Eggplant Rollatini
- All purpose flour
- 4Large eggs, beaten to blend
- 3 1/2 c.Fresh breadcrumbs
- 2 2/3 c.Grated Parmesan
- 18 1/4 – 1/3 in. thick lengthwiseEggplant slices (2-3 med.)
- 3 c.Packed coarsely grated whole-milk mozzarella cheese
- 1 1/4 c.Ricotta cheese (preferably whole milk)

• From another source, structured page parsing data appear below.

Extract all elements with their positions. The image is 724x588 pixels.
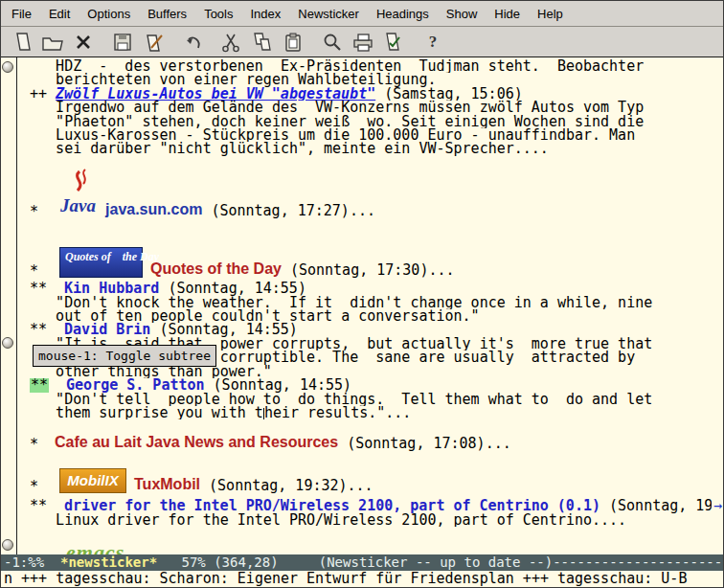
item-date: (Sonntag, 19: — [600, 499, 721, 512]
quote-text: heir results."... — [264, 406, 412, 419]
menu-tools[interactable]: Tools — [195, 4, 241, 24]
modeline[interactable]: -1:%% *newsticker* 57% (364,28) (Newstic… — [1, 554, 723, 571]
help-button[interactable]: ? — [419, 30, 447, 55]
menu-index[interactable]: Index — [241, 4, 289, 24]
search-icon — [321, 32, 344, 53]
menubar: File Edit Options Buffers Tools Index Ne… — [1, 1, 723, 27]
item-date: (Samstag, 15:06) — [375, 87, 523, 101]
undo-button[interactable] — [178, 30, 207, 55]
modeline-flags: -1:%% — [4, 554, 60, 570]
emacs-logo-text: emacs — [66, 544, 152, 554]
feed-heading-quotes: * Quotes ofthe Day Quotes of the Day (So… — [21, 247, 723, 278]
feed-item-intel: **driver for the Intel PRO/Wireless 2100… — [21, 499, 723, 512]
copy-button[interactable] — [248, 30, 277, 55]
article-line: Luxus-Karossen - Stückpreis um die 100.0… — [21, 128, 723, 142]
article-line: sei darüber "nicht glücklich", meinte ei… — [21, 142, 723, 155]
quote-author-row: **Kin Hubbard (Sonntag, 14:55) — [21, 282, 723, 295]
print-button[interactable] — [349, 30, 377, 55]
feed-date: (Sonntag, 17:27)... — [211, 204, 375, 218]
quote-author-row: **George S. Patton (Sonntag, 14:55) — [21, 378, 723, 392]
feed-title-java[interactable]: java.sun.com — [105, 200, 202, 218]
menu-options[interactable]: Options — [79, 4, 139, 24]
spell-check-button[interactable] — [379, 30, 408, 55]
article-line: "Phaeton" stehen, doch keiner weiß wo. S… — [21, 115, 723, 128]
modeline-buffer-name[interactable]: *newsticker* — [60, 554, 157, 570]
echo-area: n +++ tagesschau: Scharon: Eigener Entwu… — [1, 571, 723, 587]
open-folder-button[interactable] — [38, 30, 67, 55]
save-as-icon — [142, 32, 165, 53]
feed-heading-cafe: * Cafe au Lait Java News and Resources (… — [21, 433, 723, 451]
quotes-logo-line1: Quotes of — [65, 250, 111, 263]
buffer-window: HDZ - des verstorbenen Ex-Präsidenten Tu… — [1, 57, 723, 554]
menu-edit[interactable]: Edit — [40, 4, 79, 24]
close-buffer-button[interactable] — [69, 30, 98, 55]
quote-line: out of ten people couldn't start a conve… — [21, 309, 723, 323]
close-icon — [72, 32, 95, 53]
quotes-of-the-day-logo[interactable]: Quotes ofthe Day — [59, 247, 143, 278]
mobilix-logo[interactable]: MobilIX — [59, 468, 126, 493]
feed-prefix: * — [30, 264, 38, 278]
highlighted-item-prefix: ** — [30, 378, 49, 392]
article-line: berichteten von einer regen Wahlbeteilig… — [21, 73, 723, 86]
menu-help[interactable]: Help — [529, 4, 572, 24]
item-prefix: ** — [30, 499, 47, 512]
item-date: (Sonntag, 14:55) — [205, 378, 352, 392]
modeline-filler: ----------------------------------------… — [553, 554, 723, 570]
help-icon: ? — [429, 33, 438, 52]
feed-date: (Sonntag, 19:32)... — [209, 479, 373, 493]
cut-icon — [220, 32, 243, 53]
scrollbar-down-knob[interactable] — [2, 539, 13, 551]
vw-item-link[interactable]: Zwölf Luxus-Autos bei VW "abgestaubt" — [56, 87, 375, 101]
menu-newsticker[interactable]: Newsticker — [289, 4, 368, 24]
feed-title-cafe[interactable]: Cafe au Lait Java News and Resources — [55, 433, 338, 451]
item-date: (Sonntag, 14:55) — [159, 282, 306, 295]
author-link-david-brin[interactable]: David Brin — [64, 323, 150, 336]
vertical-scrollbar[interactable] — [1, 57, 17, 554]
feed-title-tuxmobil[interactable]: TuxMobil — [134, 475, 200, 493]
svg-text:Java: Java — [59, 195, 96, 215]
article-line: Irgendwo auf dem Gelände des VW-Konzerns… — [21, 101, 723, 114]
cut-button[interactable] — [217, 30, 246, 55]
spell-check-icon — [382, 32, 405, 53]
save-icon — [111, 32, 134, 53]
item-prefix: ++ — [30, 87, 47, 101]
quote-line: "Don't knock the weather. If it didn't c… — [21, 296, 723, 309]
new-document-button[interactable] — [8, 30, 36, 55]
menu-show[interactable]: Show — [438, 4, 486, 24]
intel-item-link[interactable]: driver for the Intel PRO/Wireless 2100, … — [64, 499, 600, 512]
menu-headings[interactable]: Headings — [368, 4, 438, 24]
feed-date: (Sonntag, 17:08)... — [347, 437, 511, 451]
article-line: Linux driver for the Intel PRO/Wireless … — [21, 513, 723, 527]
save-button[interactable] — [108, 30, 137, 55]
scrollbar-up-knob[interactable] — [2, 61, 13, 73]
feed-prefix: * — [30, 438, 38, 451]
open-folder-icon — [41, 32, 64, 53]
save-as-button[interactable] — [139, 30, 168, 55]
quote-line: "Don't tell people how to do things. Tel… — [21, 393, 723, 406]
menu-hide[interactable]: Hide — [486, 4, 529, 24]
quote-text: them surprise you with t — [21, 406, 263, 419]
print-icon — [351, 32, 374, 53]
feed-date: (Sonntag, 17:30)... — [290, 263, 455, 278]
paste-button[interactable] — [279, 30, 307, 55]
search-button[interactable] — [318, 30, 347, 55]
author-link-kin-hubbard[interactable]: Kin Hubbard — [64, 282, 159, 295]
scrollbar-thumb[interactable] — [2, 337, 13, 349]
feed-title-quotes[interactable]: Quotes of the Day — [150, 260, 282, 278]
article-line: HDZ - des verstorbenen Ex-Präsidenten Tu… — [21, 59, 723, 73]
newsticker-buffer[interactable]: HDZ - des verstorbenen Ex-Präsidenten Tu… — [17, 57, 723, 554]
copy-icon — [251, 32, 274, 53]
java-logo[interactable]: Java — [59, 169, 98, 218]
emacs-logo-partial[interactable]: emacs — [66, 544, 152, 554]
feed-item-vw: ++Zwölf Luxus-Autos bei VW "abgestaubt" … — [21, 87, 723, 101]
item-prefix: ** — [30, 282, 47, 295]
feed-prefix: * — [30, 480, 38, 493]
quote-line: them surprise you with their results."..… — [21, 406, 723, 419]
author-link-george-patton[interactable]: George S. Patton — [66, 378, 205, 392]
xemacs-frame: File Edit Options Buffers Tools Index Ne… — [0, 0, 724, 588]
toolbar: ? — [1, 27, 723, 57]
feed-heading-java: * Java java.sun.com (Sonntag, 17:27)... — [21, 169, 723, 218]
menu-file[interactable]: File — [3, 4, 40, 24]
menu-buffers[interactable]: Buffers — [139, 4, 195, 24]
undo-icon — [181, 32, 204, 53]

- 3/4 c.Chopped fresh basil leaves
- 3 c.Marinara sauce
Preheat oven to 350°. Spray 3 baking sheets and one 13x9x2 inch glass baking dish with nonstick spray. Place flour in 1 wide shallow bowl, eggs in a second bowl, & breadcrumbs mixed with 1 c. Parmesan cheese in another. Sprinkle each eggplant slice with salt and pepper. Coat each slice with flour, then egg, & finally breadcrumb mixture. Arrange slices in single layer on sheets. Bake in batches until golden, turning after 15 mins, about 30 min total. Cool.
Mix mozzarella cheese, ricotta cheese, basil, & 1 c. Parmesan cheese in medium bowl.
Season with salt & pepper. Divide filling among eggplant slices (about 3 T per slice); spread evenly. Starting at 1 short end, roll up eggplant slices, enclosing filling. Arrange rolls, seam side down in prepared baking dish. (Can be made 1 day ahead. Cover and chill).
Preheat oven to 350°. Spoon marinara sauce over rolls; sprinkle with remaining 2/3 c. Parmesan cheese. Bake uncovered until rollatini are heated through and mozzarella cheese melts, about 30 mins.